In a PHP script, what regex should I use to check for mismatched parentheses in a string? Things that I want to allow include:
Regex is not the right tool for the job. Scan a string manually.
Pseudo-code:
depth = 0
for character in some_string:
depth += character == '('
depth -= character == ')'
if depth < 0:
break
if depth != 0:
print "unmatched parentheses"
You can do this with a regular expression -- PCRE, as used by PHP, allows recursive patterns. The PHP Manual gives an example that is almost exactly what you want:
\(((?>[^()]+)|(?R))*\)
This matches any correctly parenthesised substring as long as it begins and ends with parentheses.
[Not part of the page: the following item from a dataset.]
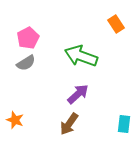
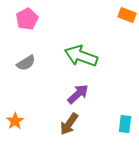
orange rectangle: moved 11 px right, 9 px up; rotated 36 degrees counterclockwise
pink pentagon: moved 1 px left, 19 px up
orange star: moved 1 px down; rotated 18 degrees clockwise
cyan rectangle: moved 1 px right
If you want to ensure the entire string is balanced, allowing strings like "wiggedy(wiggedy)(wiggedy(wack))", here's what I came up with:
^((?:[^()]|\((?1)\))*+)$
Here's an explanation of the pattern, which may be more illuminating than obfuscatory:
^ Beginning of the string ( Start the "balanced substring" group (to be called recursively) (?: Start the "minimal balanced substring" group [^()] Minimal balanced substring is either a non-paren character | or \((?1)\) a set of parens containing a balanced substring ) Finish the "minimal balanced substring" group * Our balanced substring is a maximal sequence of minimal balanced substrings + Don't backtrack once we've matched a maximal sequence ) Finish the "balanced substring" pattern $ End of the string
There are lots of considerations of efficiency and correctness that come up with these sorts of regexes. Be careful.